▸ WORK TASK: Set down the entries exactly as they appear, apart from the images, which stay out.

*** EXERCISE MATERIAL Section Begins ***

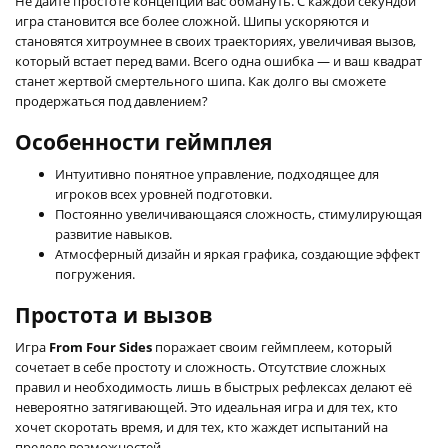
Не дайте простоте концепции вас обмануть. С каждой секундой
игра становится все более сложной. Шипы ускоряются и
становятся хитроумнее в своих траекториях, увеличивая вызов,
который встает перед вами. Всего одна ошибка — и ваш квадрат
станет жертвой смертельного шипа. Как долго вы сможете
продержаться под давлением?
Особенности геймплея
Интуитивно понятное управление, подходящее для
игроков всех уровней подготовки.
Постоянно увеличивающаяся сложность, стимулирующая
развитие навыков.
Атмосферный дизайн и яркая графика, создающие эффект
погружения.
Простота и вызов
Игра
From Four Sides
поражает своим геймплеем, который
сочетает в себе простоту и сложность. Отсутствие сложных
правил и необходимость лишь в быстрых рефлексах делают её
невероятно затягивающей. Это идеальная игра и для тех, кто
хочет скоротать время, и для тех, кто жаждет испытаний на
пределе возможностей.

*** EXERCISE MATERIAL Section Ends ***

▸ TASK SOLUTION:
Не дайте простоте концепции вас обмануть. С каждой секундой
игра становится все более сложной. Шипы ускоряются и
становятся хитроумнее в своих траекториях, увеличивая вызов,
который встает перед вами. Всего одна ошибка — и ваш квадрат
станет жертвой смертельного шипа. Как долго вы сможете
продержаться под давлением?
Особенности геймплея
Интуитивно понятное управление, подходящее для
игроков всех уровней подготовки.
Постоянно увеличивающаяся сложность, стимулирующая
развитие навыков.
Атмосферный дизайн и яркая графика, создающие эффект
погружения.
Простота и вызов
Игра
From Four Sides
поражает своим геймплеем, который
сочетает в себе простоту и сложность. Отсутствие сложных
правил и необходимость лишь в быстрых рефлексах делают её
невероятно затягивающей. Это идеальная игра и для тех, кто
хочет скоротать время, и для тех, кто жаждет испытаний на
пределе возможностей.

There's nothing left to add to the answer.